** Task to complete **
Repeat every record exactly, but omit the images.

Page images and extracted text
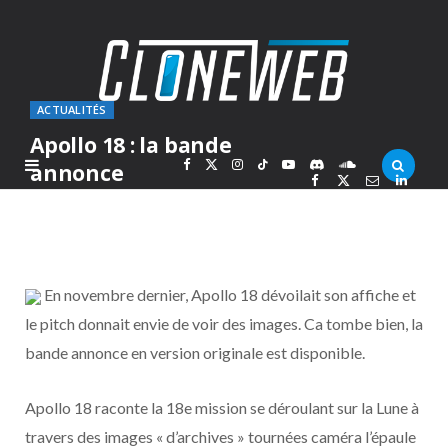
ACTUALITÉS
Apollo 18 : la bande
F
X
I
T
Y
D
S
annonce
PAR
MARC
LUNDI 21 FÉVRIER 2011
a
(
n
i
o
i
o
c
T
s
k
u
s
u
En novembre dernier, Apollo 18 dévoilait son affiche et
e
w
t
T
T
c
n
le pitch donnait envie de voir des images. Ca tombe bien, la
bande annonce en version originale est disponible.
b
i
a
o
u
o
d
o
t
g
k
b
r
C
Apollo 18 raconte la 18e mission se déroulant sur la Lune à
travers des images « d’archives » tournées caméra l’épaule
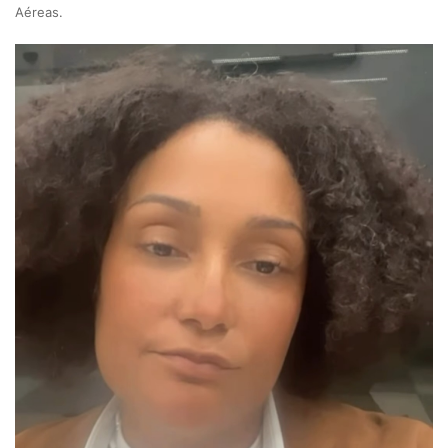
Aéreas.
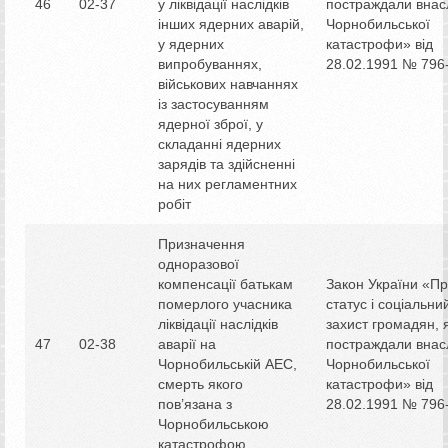
46
02-37
у ліквідації наслідків
постраждали внас
інших ядерних аварій,
Чорнобильської
у ядерних
катастрофи» від
випробуваннях,
28.02.1991 № 796-
військових навчаннях
із застосуванням
ядерної зброї, у
складанні ядерних
зарядів та здійсненні
на них регламентних
робіт
Призначення
одноразової
компенсації батькам
Закон України «П
померлого учасника
статус і соціальни
ліквідації наслідків
захист громадян, я
47
02-38
аварії на
постраждали внас
Чорнобильській АЕС,
Чорнобильської
смерть якого
катастрофи» від
пов’язана з
28.02.1991 № 796-
Чорнобильською
катастрофою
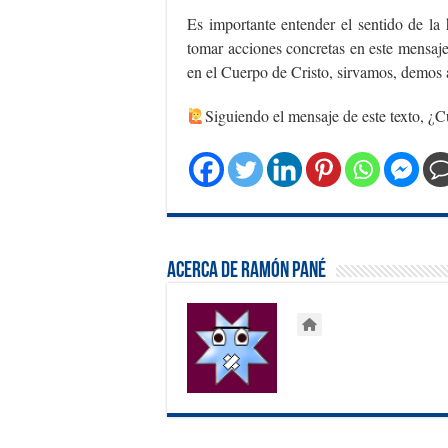
Es importante entender el sentido de la 
tomar acciones concretas en este mensaj
en el Cuerpo de Cristo, sirvamos, demos al
Siguiendo el mensaje de este texto, ¿Cu
Acerca de Ramón Pané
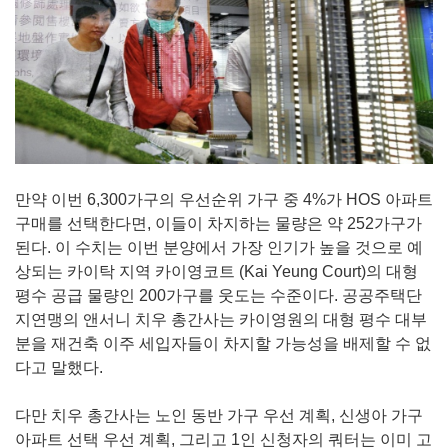
만약 이번 6,300가구의 우선순위 가구 중 4%가 HOS 아파트
구매를 선택한다면, 이들이 차지하는 물량은 약 252가구가
된다. 이 수치는 이번 분양에서 가장 인기가 높을 것으로 예
상되는 카이탁 지역 카이영코트 (Kai Yeung Court)의 대형
평수 공급 물량인 200가구를 웃도는 수준이다. 공공주택단
지연맹의 앤서니 치우 총간사는 카이영원의 대형 평수 대부
분을 재건축 이주 세입자들이 차지할 가능성을 배제할 수 없
다고 말했다.
다만 치우 총간사는 노인 동반 가구 우선 계획, 신생아 가구
아파트 선택 우선 계획, 그리고 1인 신청자의 쿼터는 이미 고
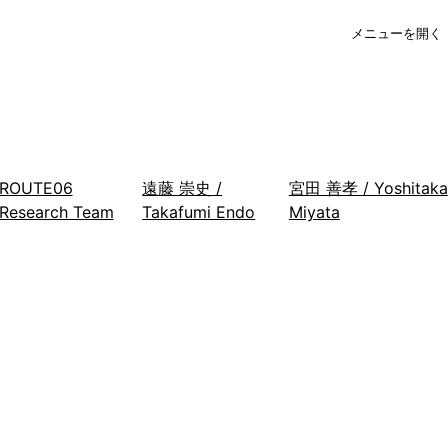
メニューを開く
ROUTE06
遠藤 崇史 /
宮田 善孝 / Yoshitaka
Research Team
Takafumi Endo
Miyata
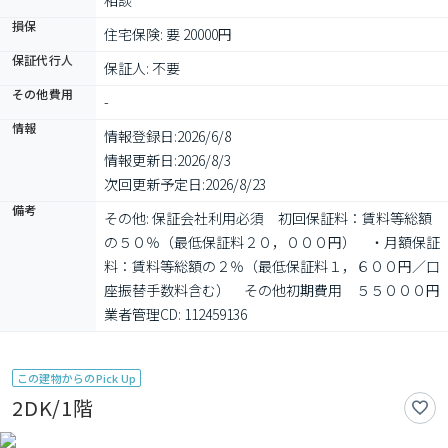
相談
損保
住宅保険: 要 20000円
保証代行人
保証人: 不要
その他費用
-
情報
情報登録日:
2026/6/8
情報更新日:
2026/8/3
次回更新予定日:
2026/8/23
備考
その他: 保証会社利用必須　初回保証料：賃料等総額
の５０％（最低保証料２０，０００円）　・月額保証
料：賃料等総額の２％（最低保証料１，６００円／口
座振替手数料含む）　その他初期費用　５５０００円

業者管理CD: 112459136
この建物からのPick Up
2DK/1階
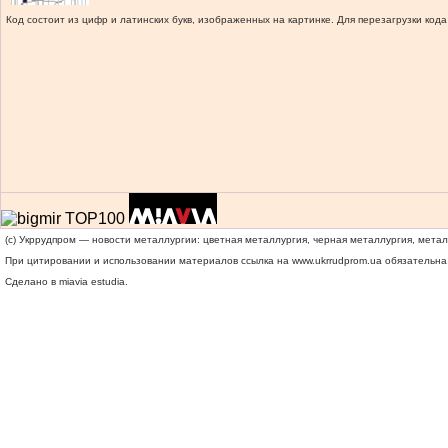
Код состоит из цифр и латинских букв, изображенных на картинке. Для перезагрузки кода
(c) Укррудпром — новости металлургии: цветная металлургия, черная металлургия, мета
При цитировании и использовании материалов ссылка на
www.ukrrudprom.ua
обязательна.
Сделано в miavia estudia.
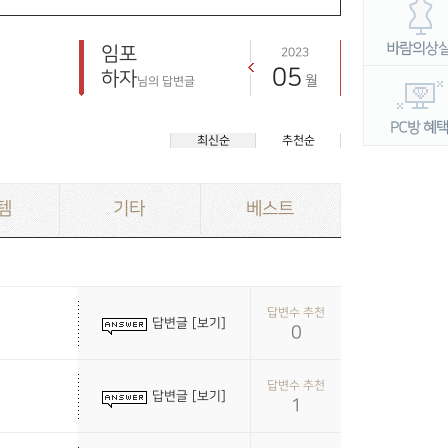
임포
2023
05
하자
월
님의 답변글
최신순
추천순
템
기타
베스트
답변수 추천
답변글 [보기]
0
답변수 추천
답변글 [보기]
1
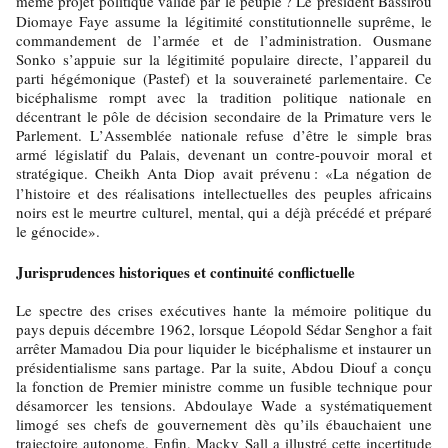
même projet politique validé par le peuple
? Le président Bassirou
Diomaye Faye assume la légitimité constitutionnelle suprême, le
commandement de l’armée et de l’administration. Ousmane
Sonko s’appuie sur la légitimité populaire directe, l’appareil du
parti hégémonique (Pastef) et la souveraineté parlementaire. Ce
bicéphalisme rompt avec la tradition politique nationale en
décentrant le pôle de décision secondaire de la Primature vers le
Parlement. L’Assemblée nationale refuse d’être le simple bras
armé législatif du Palais, devenant un contre-pouvoir moral et
stratégique. Cheikh Anta Diop avait prévenu
: «La négation de
l’histoire et des réalisations intellectuelles des peuples africains
noirs est le meurtre culturel, mental, qui a déjà précédé et préparé
le génocide».
Jurisprudences historiques et continuité conflictuelle
Le spectre des crises exécutives hante la mémoire politique du
pays depuis décembre 1962, lorsque Léopold Sédar Senghor a fait
arrêter Mamadou Dia pour liquider le bicéphalisme et instaurer un
présidentialisme sans partage. Par la suite, Abdou Diouf a conçu
la fonction de Premier ministre comme un fusible technique pour
désamorcer les tensions. Abdoulaye Wade a systématiquement
limogé ses chefs de gouvernement dès qu’ils ébauchaient une
trajectoire autonome. Enfin, Macky Sall a illustré cette incertitude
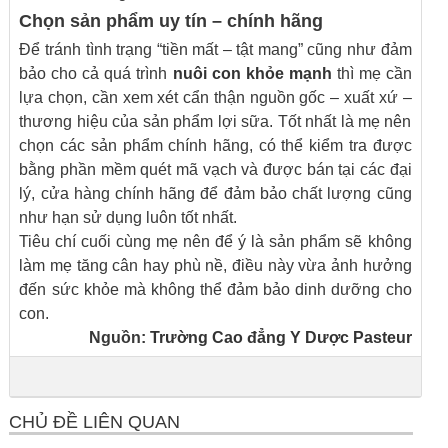
Chọn sản phẩm uy tín – chính hãng
Để tránh tình trạng “tiền mất – tật mang” cũng như đảm
bảo cho cả quá trình
nuôi con khỏe mạnh
thì mẹ cần
lựa chọn, cần xem xét cẩn thận nguồn gốc – xuất xứ –
thương hiệu của sản phẩm lợi sữa. Tốt nhất là mẹ nên
chọn các sản phẩm chính hãng, có thể kiểm tra được
bằng phần mềm quét mã vạch và được bán tại các đại
lý, cửa hàng chính hãng để đảm bảo chất lượng cũng
như hạn sử dụng luôn tốt nhất.
Tiêu chí cuối cùng mẹ nên để ý là sản phẩm sẽ không
làm mẹ tăng cân hay phù nề, điều này vừa ảnh hưởng
đến sức khỏe mà không thể đảm bảo dinh dưỡng cho
con.
Nguồn:
Trường Cao đẳng Y Dược Pasteur
CHỦ ĐỀ LIÊN QUAN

** Exercise solution **
ACTUALITÉS
Apollo 18 : la bande
F
X
I
T
Y
D
S
annonce
PAR
MARC
LUNDI 21 FÉVRIER 2011
a
(
n
i
o
i
o
c
T
s
k
u
s
u
En novembre dernier, Apollo 18 dévoilait son affiche et
e
w
t
T
T
c
n
le pitch donnait envie de voir des images. Ca tombe bien, la
bande annonce en version originale est disponible.
b
i
a
o
u
o
d
o
t
g
k
b
r
C
Apollo 18 raconte la 18e mission se déroulant sur la Lune à
travers des images « d’archives » tournées caméra l’épaule
Aéreas.
46
02-37
у ліквідації наслідків
постраждали внас
інших ядерних аварій,
Чорнобильської
у ядерних
катастрофи» від
випробуваннях,
28.02.1991 № 796-
військових навчаннях
із застосуванням
ядерної зброї, у
складанні ядерних
зарядів та здійсненні
на них регламентних
робіт
Призначення
одноразової
компенсації батькам
Закон України «П
померлого учасника
статус і соціальни
ліквідації наслідків
захист громадян, я
47
02-38
аварії на
постраждали внас
Чорнобильській АЕС,
Чорнобильської
смерть якого
катастрофи» від
пов’язана з
28.02.1991 № 796-
Чорнобильською
катастрофою
Es importante entender el sentido de la 
tomar acciones concretas en este mensaj
en el Cuerpo de Cristo, sirvamos, demos al
Siguiendo el mensaje de este texto, ¿Cu
Acerca de Ramón Pané
만약 이번 6,300가구의 우선순위 가구 중 4%가 HOS 아파트
구매를 선택한다면, 이들이 차지하는 물량은 약 252가구가
된다. 이 수치는 이번 분양에서 가장 인기가 높을 것으로 예
상되는 카이탁 지역 카이영코트 (Kai Yeung Court)의 대형
평수 공급 물량인 200가구를 웃도는 수준이다. 공공주택단
지연맹의 앤서니 치우 총간사는 카이영원의 대형 평수 대부
분을 재건축 이주 세입자들이 차지할 가능성을 배제할 수 없
다고 말했다.
다만 치우 총간사는 노인 동반 가구 우선 계획, 신생아 가구
아파트 선택 우선 계획, 그리고 1인 신청자의 쿼터는 이미 고
メニューを開く
ROUTE06
遠藤 崇史 /
宮田 善孝 / Yoshitaka
Research Team
Takafumi Endo
Miyata
相談
損保
住宅保険: 要 20000円
保証代行人
保証人: 不要
その他費用
-
情報
情報登録日:
2026/6/8
情報更新日:
2026/8/3
次回更新予定日:
2026/8/23
備考
その他: 保証会社利用必須　初回保証料：賃料等総額
の５０％（最低保証料２０，０００円）　・月額保証
料：賃料等総額の２％（最低保証料１，６００円／口
座振替手数料含む）　その他初期費用　５５０００円

業者管理CD: 112459136
この建物からのPick Up
2DK/1階
Код состоит из цифр и латинских букв, изображенных на картинке. Для перезагрузки кода
(c) Укррудпром — новости металлургии: цветная металлургия, черная металлургия, мета
При цитировании и использовании материалов ссылка на
www.ukrrudprom.ua
обязательна.
Сделано в miavia estudia.
임포
2023
05
하자
월
님의 답변글
최신순
추천순
템
기타
베스트
답변수 추천
답변글 [보기]
0
답변수 추천
답변글 [보기]
1
même projet politique validé par le peuple
? Le président Bassirou
Diomaye Faye assume la légitimité constitutionnelle suprême, le
commandement de l’armée et de l’administration. Ousmane
Sonko s’appuie sur la légitimité populaire directe, l’appareil du
parti hégémonique (Pastef) et la souveraineté parlementaire. Ce
bicéphalisme rompt avec la tradition politique nationale en
décentrant le pôle de décision secondaire de la Primature vers le
Parlement. L’Assemblée nationale refuse d’être le simple bras
armé législatif du Palais, devenant un contre-pouvoir moral et
stratégique. Cheikh Anta Diop avait prévenu
: «La négation de
l’histoire et des réalisations intellectuelles des peuples africains
noirs est le meurtre culturel, mental, qui a déjà précédé et préparé
le génocide».
Jurisprudences historiques et continuité conflictuelle
Le spectre des crises exécutives hante la mémoire politique du
pays depuis décembre 1962, lorsque Léopold Sédar Senghor a fait
arrêter Mamadou Dia pour liquider le bicéphalisme et instaurer un
présidentialisme sans partage. Par la suite, Abdou Diouf a conçu
la fonction de Premier ministre comme un fusible technique pour
désamorcer les tensions. Abdoulaye Wade a systématiquement
limogé ses chefs de gouvernement dès qu’ils ébauchaient une
trajectoire autonome. Enfin, Macky Sall a illustré cette incertitude
Chọn sản phẩm uy tín – chính hãng
Để tránh tình trạng “tiền mất – tật mang” cũng như đảm
bảo cho cả quá trình
nuôi con khỏe mạnh
thì mẹ cần
lựa chọn, cần xem xét cẩn thận nguồn gốc – xuất xứ –
thương hiệu của sản phẩm lợi sữa. Tốt nhất là mẹ nên
chọn các sản phẩm chính hãng, có thể kiểm tra được
bằng phần mềm quét mã vạch và được bán tại các đại
lý, cửa hàng chính hãng để đảm bảo chất lượng cũng
như hạn sử dụng luôn tốt nhất.
Tiêu chí cuối cùng mẹ nên để ý là sản phẩm sẽ không
làm mẹ tăng cân hay phù nề, điều này vừa ảnh hưởng
đến sức khỏe mà không thể đảm bảo dinh dưỡng cho
con.
Nguồn:
Trường Cao đẳng Y Dược Pasteur
CHỦ ĐỀ LIÊN QUAN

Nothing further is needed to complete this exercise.